WAN 2.7: Complete Guide to Alibaba's Controllable AI Video Model (2026)
WAN 2.7 is Alibaba's latest open-weights video generation model, and it introduces something most AI video tools still lack: real control over what happens between the first frame and the last. With first/last frame conditioning, a new thinking mode for complex prompts, 9-grid image-to-video, and reference video support, WAN 2.7 is the most controllable open-source video model available in May 2026.
We have been testing WAN 2.7 since its release, running it through dozens of generation scenarios and comparing it against WAN 2.6, Seedance 2.0, Kling 3.0, and Veo 3.1. This guide covers the full picture -- what changed from 2.6, how each new feature actually works, practical prompts, honest limitations, and when to pick WAN 2.7 over the competition.
WAN 2.7 is available on Oakgen's AI Video Generator. Start generating with free credits -- no credit card required.
What Changed from WAN 2.6 to WAN 2.7
WAN 2.6 earned its reputation as the budget king of AI video. At roughly $0.035 per generation on Oakgen, it was the cheapest way to produce usable 1080p AI video with decent motion quality. But it had clear gaps: no frame-level control, no way to guide how a clip ends, and inconsistent results on complex multi-action prompts.

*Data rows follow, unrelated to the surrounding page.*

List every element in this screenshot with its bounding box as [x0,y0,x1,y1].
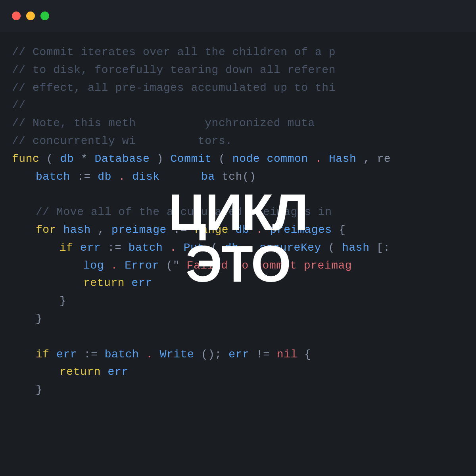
code-line: } [12,310,476,328]
code-line: log . Error (" Failed to commit preimag [12,257,476,275]
code-line: // [12,97,476,115]
code-line: // concurrently wixxxxxxxxxtors. [12,132,476,150]
code-line: if err := batch . Write (); err != nil { [12,346,476,364]
maximize-button[interactable] [40,12,49,20]
code-line [12,186,476,203]
minimize-button[interactable] [26,12,35,20]
code-line: // Commit iterates over all the children… [12,44,476,61]
code-line: // effect, all pre-images accumulated up… [12,79,476,97]
code-line: // Move all of the accumulated preimages… [12,203,476,221]
close-button[interactable] [12,12,21,20]
code-editor: // Commit iterates over all the children… [0,32,476,476]
code-line: // to disk, forcefully tearing down all … [12,61,476,79]
code-line: } [12,292,476,310]
code-line: return err [12,274,476,292]
code-line: } [12,381,476,399]
code-line: for hash , preimage := range db . preima… [12,221,476,239]
code-line: batch := db . disk xxxx ba tch() [12,168,476,186]
code-line: return err [12,363,476,381]
code-line: if err := batch . Put ( db . secureKey (… [12,239,476,257]
code-line: func ( db * Database ) Commit ( node com… [12,150,476,168]
code-line: // Note, this methxxxxxxxxxxynchronized … [12,115,476,132]
code-line [12,328,476,346]
window-titlebar [0,0,476,32]
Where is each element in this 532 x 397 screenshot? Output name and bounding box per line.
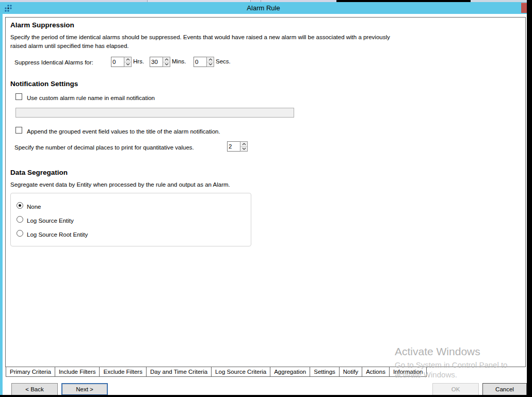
tab-information[interactable]: Information (390, 367, 427, 377)
close-button[interactable] (521, 3, 527, 13)
notification-settings-heading: Notification Settings (10, 80, 78, 88)
custom-name-input (15, 108, 294, 118)
suppress-identical-label: Suppress Identical Alarms for: (14, 58, 93, 67)
append-grouped-label[interactable]: Append the grouped event field values to… (27, 127, 220, 136)
seconds-input[interactable] (194, 57, 206, 67)
radio-log-source-root-entity-label[interactable]: Log Source Root Entity (27, 230, 88, 239)
hours-spin-down-icon[interactable] (124, 62, 131, 67)
hours-unit-label: Hrs. (133, 58, 144, 64)
window-title: Alarm Rule (247, 4, 280, 12)
seconds-spin-up-icon[interactable] (207, 57, 214, 62)
hours-input[interactable] (111, 57, 124, 67)
tab-actions[interactable]: Actions (362, 367, 390, 377)
append-grouped-checkbox[interactable] (15, 127, 22, 134)
minutes-spin-buttons (163, 57, 170, 67)
decimal-places-label: Specify the number of decimal places to … (14, 143, 194, 152)
tab-log-source-criteria[interactable]: Log Source Criteria (212, 367, 270, 377)
data-segregation-heading: Data Segregation (10, 169, 68, 176)
tab-primary-criteria[interactable]: Primary Criteria (6, 367, 55, 377)
tab-include-filters[interactable]: Include Filters (55, 367, 100, 377)
minutes-spinner (150, 57, 170, 67)
radio-log-source-root-entity[interactable] (17, 230, 23, 237)
alarm-suppression-description: Specify the period of time identical ala… (10, 33, 396, 50)
back-button[interactable]: < Back (11, 383, 58, 395)
settings-tab-page (5, 17, 526, 367)
alarm-suppression-heading: Alarm Suppression (10, 21, 74, 29)
tab-notify[interactable]: Notify (340, 367, 362, 377)
app-logo-icon (4, 4, 13, 13)
seconds-spin-down-icon[interactable] (207, 62, 214, 67)
tab-day-and-time-criteria[interactable]: Day and Time Criteria (147, 367, 212, 377)
alarm-rule-dialog: Alarm Rule Alarm Suppression Specify the… (0, 0, 532, 397)
hours-spin-buttons (124, 57, 132, 67)
titlebar: Alarm Rule (0, 2, 527, 14)
seconds-spin-buttons (206, 57, 214, 67)
decimal-spin-down-icon[interactable] (240, 147, 247, 152)
screen-bottom-edge (0, 395, 532, 397)
tab-strip: Primary Criteria Include Filters Exclude… (6, 367, 427, 377)
minutes-unit-label: Mins. (172, 58, 186, 64)
use-custom-name-checkbox[interactable] (15, 93, 22, 100)
decimal-places-spinner (227, 141, 248, 152)
decimal-spin-up-icon[interactable] (240, 142, 247, 147)
ok-button[interactable]: OK (432, 383, 479, 395)
seconds-spinner (194, 57, 214, 67)
next-button[interactable]: Next > (61, 383, 108, 395)
screen-right-edge (527, 0, 532, 397)
radio-log-source-entity[interactable] (17, 216, 23, 223)
use-custom-name-label[interactable]: Use custom alarm rule name in email noti… (27, 94, 155, 103)
tab-aggregation[interactable]: Aggregation (270, 367, 310, 377)
decimal-places-input[interactable] (227, 141, 240, 152)
seconds-unit-label: Secs. (216, 58, 231, 64)
minutes-spin-down-icon[interactable] (163, 62, 170, 67)
tab-settings[interactable]: Settings (310, 367, 340, 377)
tab-exclude-filters[interactable]: Exclude Filters (100, 367, 146, 377)
cancel-button[interactable]: Cancel (482, 383, 527, 395)
decimal-spin-buttons (240, 141, 248, 152)
radio-log-source-entity-label[interactable]: Log Source Entity (27, 217, 74, 225)
minutes-spin-up-icon[interactable] (163, 57, 170, 62)
hours-spinner (111, 57, 132, 67)
minutes-input[interactable] (150, 57, 163, 67)
data-segregation-description: Segregate event data by Entity when proc… (10, 180, 230, 189)
radio-none-label[interactable]: None (27, 203, 41, 211)
hours-spin-up-icon[interactable] (124, 57, 131, 62)
window-left-border (0, 2, 3, 395)
radio-none[interactable] (17, 202, 23, 209)
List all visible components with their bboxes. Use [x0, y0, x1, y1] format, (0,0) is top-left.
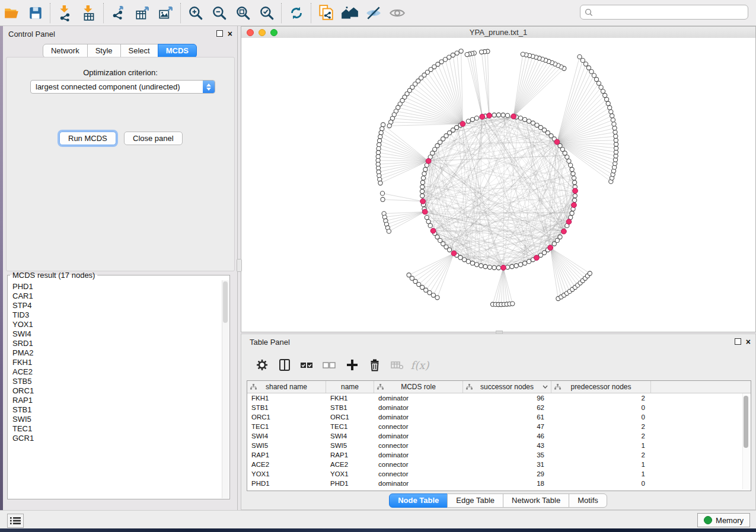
- save-session-icon[interactable]: [24, 2, 47, 24]
- table-cell: TEC1: [247, 423, 326, 430]
- table-cell: 43: [463, 442, 551, 449]
- refresh-icon[interactable]: [285, 2, 308, 24]
- table-row[interactable]: YOX1YOX1connector291: [247, 469, 751, 479]
- mcds-result-item[interactable]: PHD1: [12, 282, 222, 291]
- mcds-result-item[interactable]: PMA2: [12, 348, 222, 358]
- mcds-result-item[interactable]: GCR1: [12, 434, 222, 443]
- show-all-icon[interactable]: [385, 2, 409, 24]
- mcds-result-item[interactable]: STB5: [12, 377, 222, 386]
- float-table-panel-icon[interactable]: [735, 338, 741, 345]
- close-table-panel-icon[interactable]: ×: [746, 339, 751, 345]
- tab-select[interactable]: Select: [120, 44, 158, 58]
- tab-motifs[interactable]: Motifs: [569, 493, 607, 508]
- mcds-result-item[interactable]: SWI5: [12, 415, 222, 424]
- tab-style[interactable]: Style: [87, 44, 121, 58]
- table-cell: 0: [551, 414, 651, 421]
- float-panel-icon[interactable]: [216, 30, 223, 37]
- optimization-criterion-select[interactable]: largest connected component (undirected): [30, 80, 215, 94]
- search-icon: [584, 8, 594, 17]
- import-table-icon[interactable]: [77, 2, 101, 24]
- mcds-result-item[interactable]: TID3: [12, 310, 222, 320]
- close-panel-icon[interactable]: ×: [228, 31, 232, 37]
- mcds-result-item[interactable]: TEC1: [12, 424, 222, 434]
- mcds-result-item[interactable]: SWI4: [12, 329, 222, 339]
- column-header-name[interactable]: name: [326, 381, 374, 393]
- table-scrollbar[interactable]: [742, 393, 749, 489]
- panel-splitter-grip[interactable]: [237, 259, 242, 272]
- export-image-icon[interactable]: [154, 2, 178, 24]
- mcds-result-item[interactable]: STP4: [12, 301, 222, 310]
- open-file-icon[interactable]: [0, 2, 24, 24]
- run-mcds-button[interactable]: Run MCDS: [59, 132, 116, 145]
- zoom-fit-icon[interactable]: [231, 2, 255, 24]
- table-row[interactable]: TEC1TEC1connector472: [247, 422, 751, 431]
- mcds-result-item[interactable]: STB1: [12, 405, 222, 415]
- create-column-icon[interactable]: [342, 355, 362, 375]
- mcds-result-item[interactable]: ACE2: [12, 367, 222, 377]
- zoom-in-icon[interactable]: [184, 2, 208, 24]
- table-row[interactable]: ACE2ACE2connector311: [247, 460, 751, 469]
- zoom-selected-icon[interactable]: [255, 2, 279, 24]
- table-row[interactable]: STB1STB1dominator620: [247, 403, 751, 412]
- network-window-titlebar[interactable]: YPA_prune.txt_1: [241, 27, 755, 39]
- table-row[interactable]: SWI5SWI5connector431: [247, 441, 751, 450]
- close-panel-button[interactable]: Close panel: [124, 132, 183, 145]
- mcds-result-item[interactable]: CAR1: [12, 291, 222, 301]
- table-cell: 0: [551, 404, 651, 411]
- select-all-columns-icon[interactable]: [297, 355, 317, 375]
- table-settings-gear-icon[interactable]: [252, 355, 272, 375]
- mcds-result-item[interactable]: ORC1: [12, 386, 222, 396]
- memory-button[interactable]: Memory: [697, 513, 750, 527]
- network-view-window: YPA_prune.txt_1: [241, 26, 756, 332]
- column-header-successor-nodes[interactable]: successor nodes: [463, 381, 551, 393]
- mcds-result-item[interactable]: SRD1: [12, 339, 222, 348]
- mcds-result-box: MCDS result (17 nodes) PHD1CAR1STP4TID3Y…: [7, 271, 230, 499]
- zoom-out-icon[interactable]: [208, 2, 231, 24]
- mcds-result-list[interactable]: PHD1CAR1STP4TID3YOX1SWI4SRD1PMA2FKH1ACE2…: [8, 280, 222, 498]
- deselect-all-columns-icon[interactable]: [320, 355, 340, 375]
- table-row[interactable]: FKH1FKH1dominator962: [247, 393, 751, 403]
- mcds-result-item[interactable]: YOX1: [12, 320, 222, 329]
- table-cell: dominator: [374, 414, 463, 421]
- table-cell: PHD1: [247, 480, 326, 487]
- table-scrollbar-thumb[interactable]: [744, 396, 748, 448]
- tab-network-table[interactable]: Network Table: [503, 493, 569, 508]
- column-type-icon: [250, 384, 257, 390]
- column-type-icon: [554, 384, 561, 390]
- hide-selected-icon[interactable]: [362, 2, 385, 24]
- mcds-list-scrollbar[interactable]: [222, 280, 229, 498]
- table-cell: 1: [551, 461, 651, 468]
- tab-edge-table[interactable]: Edge Table: [447, 493, 503, 508]
- column-header-predecessor-nodes[interactable]: predecessor nodes: [551, 381, 651, 393]
- network-graph[interactable]: [241, 38, 755, 332]
- import-network-icon[interactable]: [53, 2, 77, 24]
- node-table: shared name name MCDS role successor nod…: [247, 380, 751, 491]
- table-cell: connector: [374, 470, 463, 477]
- table-row[interactable]: PHD1PHD1dominator180: [247, 479, 751, 488]
- tab-network[interactable]: Network: [43, 44, 88, 58]
- tab-mcds[interactable]: MCDS: [158, 44, 197, 58]
- table-row[interactable]: RAP1RAP1dominator352: [247, 450, 751, 460]
- export-network-icon[interactable]: [107, 2, 130, 24]
- table-cell: FKH1: [326, 395, 374, 402]
- table-row[interactable]: ORC1ORC1dominator610: [247, 412, 751, 422]
- sort-chevron-icon[interactable]: [543, 385, 548, 389]
- table-row[interactable]: SWI4SWI4dominator462: [247, 431, 751, 441]
- duplicate-network-icon[interactable]: [314, 2, 338, 24]
- first-neighbors-icon[interactable]: [338, 2, 362, 24]
- search-input[interactable]: [594, 7, 748, 17]
- table-cell: ORC1: [326, 414, 374, 421]
- export-table-icon[interactable]: [130, 2, 154, 24]
- tab-node-table[interactable]: Node Table: [389, 493, 448, 508]
- column-header-shared-name[interactable]: shared name: [247, 381, 326, 393]
- search-box[interactable]: [580, 5, 748, 20]
- control-panel-title: Control Panel: [8, 30, 55, 39]
- task-history-button[interactable]: [7, 514, 24, 528]
- delete-column-icon[interactable]: [365, 355, 385, 375]
- mcds-result-item[interactable]: FKH1: [12, 358, 222, 367]
- table-cell: RAP1: [326, 451, 374, 459]
- show-columns-icon[interactable]: [275, 355, 295, 375]
- mcds-result-item[interactable]: RAP1: [12, 396, 222, 405]
- column-header-mcds-role[interactable]: MCDS role: [374, 381, 463, 393]
- table-cell: STB1: [326, 404, 374, 411]
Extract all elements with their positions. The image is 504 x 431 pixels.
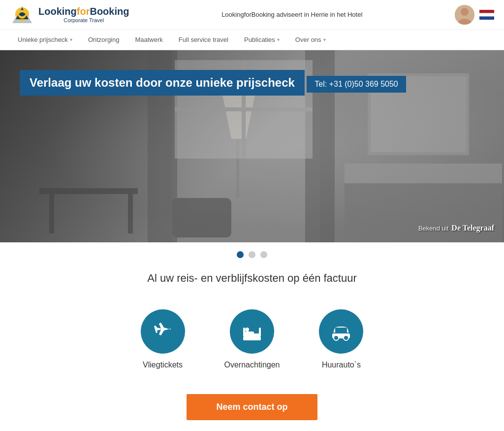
logo-icon [10,3,34,26]
chevron-down-icon: ▾ [277,37,280,42]
logo-brand: LookingforBooking [38,6,129,17]
svg-rect-21 [345,164,502,183]
person-avatar [455,5,474,25]
telegraaf-label: De Telegraaf [451,224,494,232]
carousel-dot-3[interactable] [260,251,267,258]
chevron-down-icon: ▾ [70,37,72,42]
vliegtickets-label: Vliegtickets [143,361,183,369]
site-header: LookingforBooking Corporate Travel Looki… [0,0,504,30]
contact-button[interactable]: Neem contact op [187,394,317,420]
tagline-text: Al uw reis- en verblijfskosten op één fa… [0,272,504,285]
plane-icon [151,320,175,343]
logo-sub: Corporate Travel [38,17,129,23]
services-section: Vliegtickets Overnachtingen [0,299,504,389]
svg-point-35 [334,335,339,340]
svg-point-32 [245,328,249,332]
svg-rect-9 [479,13,494,16]
hero-section: Verlaag uw kosten door onze unieke prijs… [0,50,504,242]
huurautos-icon-circle[interactable] [319,309,363,354]
nav-item-prijscheck[interactable]: Unieke prijscheck ▾ [10,30,80,50]
nav-item-maatwerk[interactable]: Maatwerk [127,30,170,50]
svg-rect-31 [245,332,254,335]
header-center-text: LookingforBooking adviseert in Herrie in… [129,11,455,18]
logo-area[interactable]: LookingforBooking Corporate Travel [10,3,129,26]
header-right [455,5,494,25]
svg-rect-17 [172,198,231,237]
svg-rect-28 [243,336,261,340]
chevron-down-icon: ▾ [323,37,326,42]
car-icon [329,320,353,343]
netherlands-flag-icon[interactable] [479,10,494,20]
overnachtingen-label: Overnachtingen [224,361,280,369]
main-nav: Unieke prijscheck ▾ Ontzorging Maatwerk … [0,30,504,50]
svg-rect-29 [243,328,245,336]
svg-rect-37 [333,332,338,333]
svg-rect-10 [479,16,494,20]
service-overnachtingen: Overnachtingen [224,309,280,369]
overnachtingen-icon-circle[interactable] [230,309,274,354]
huurautos-label: Huurauto`s [322,361,361,369]
svg-point-36 [344,335,348,340]
svg-rect-8 [479,10,494,13]
vliegtickets-icon-circle[interactable] [141,309,185,354]
nav-item-ontzorging[interactable]: Ontzorging [80,30,127,50]
cta-section: Neem contact op [0,389,504,431]
carousel-dots [0,242,504,267]
hero-badge: Bekend uit De Telegraaf [418,224,494,232]
bed-icon [240,320,264,343]
carousel-dot-1[interactable] [237,251,244,258]
svg-rect-14 [39,188,138,194]
service-vliegtickets: Vliegtickets [141,309,185,369]
service-huurautos: Huurauto`s [319,309,363,369]
nav-item-publicaties[interactable]: Publicaties ▾ [236,30,287,50]
carousel-dot-2[interactable] [249,251,255,258]
tagline-section: Al uw reis- en verblijfskosten op één fa… [0,267,504,299]
svg-rect-16 [128,194,133,233]
nav-item-overons[interactable]: Over ons ▾ [287,30,334,50]
hero-content: Verlaag uw kosten door onze unieke prijs… [20,70,406,99]
hero-title: Verlaag uw kosten door onze unieke prijs… [20,70,305,96]
svg-rect-38 [344,332,349,333]
logo-text: LookingforBooking Corporate Travel [38,6,129,23]
svg-rect-30 [259,328,261,336]
svg-point-5 [461,8,469,16]
hero-phone: Tel: +31 (0)50 369 5050 [307,76,406,93]
svg-rect-15 [49,194,54,233]
nav-item-fullservice[interactable]: Full service travel [171,30,236,50]
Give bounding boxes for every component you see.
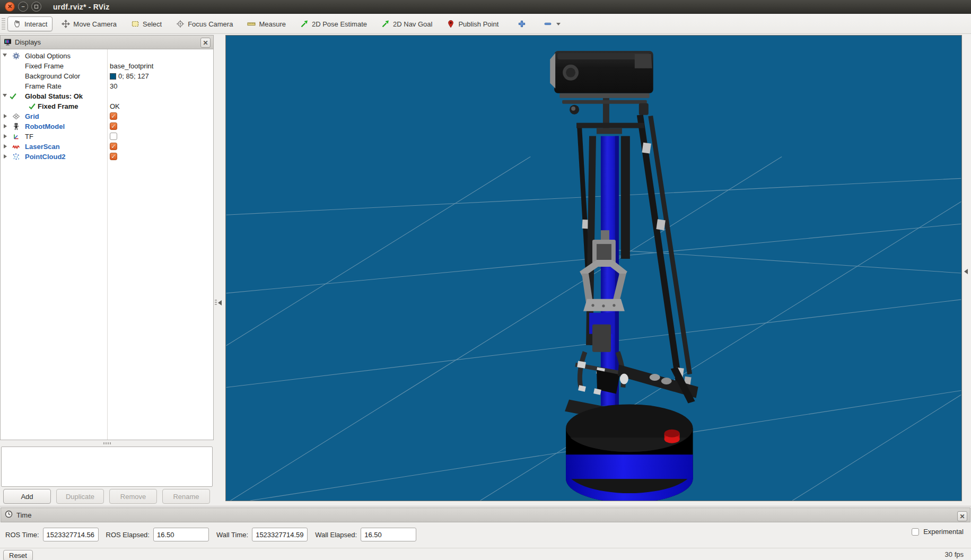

WAN 2.7 keeps the open-weights philosophy and competitive pricing while adding five major capabilities that directly address those gaps.
Here is how the two versions compare:
| Feature | Spec | WAN 2.7 | WAN 2.6 |
|---|---|---|---|
| Max Resolution | 1080p (1920x1080) | 1080p (1920x1080) | |
| Max Duration | 5-10 seconds | 5 seconds | |
| First/Last Frame Control | Yes | No | |
| Thinking Mode | Yes | No | |
| 9-Grid Image-to-Video | Yes | No | |
| Reference Video | Yes (motion + style) | Basic reference only | |
| Multi-Shot Narratives | Yes (improved) | Yes | |
| Open Weights | Yes (Apache 2.0) | Yes (Apache 2.0) | |
| Text-to-Video | Yes | Yes | |
| Image-to-Video | Yes (enhanced) | Yes | |
| Character Consistency | Improved via 9-grid | Reference system | |
| Cost on Oakgen | ~9 credits | ~7 credits | |
| Motion Quality | Very Good | Good | |
| Prompt Adherence | Strong (thinking mode) | Moderate |
The short version: WAN 2.7 costs slightly more per generation but gives you dramatically more control over the output. If WAN 2.6 was "cheap and serviceable," WAN 2.7 is "cheap and controllable." For a deeper look at WAN 2.6's strengths, see our WAN 2.6 model page.
Key Features
First/Last Frame Conditioning
This is the headline feature and the one that matters most for practical video work.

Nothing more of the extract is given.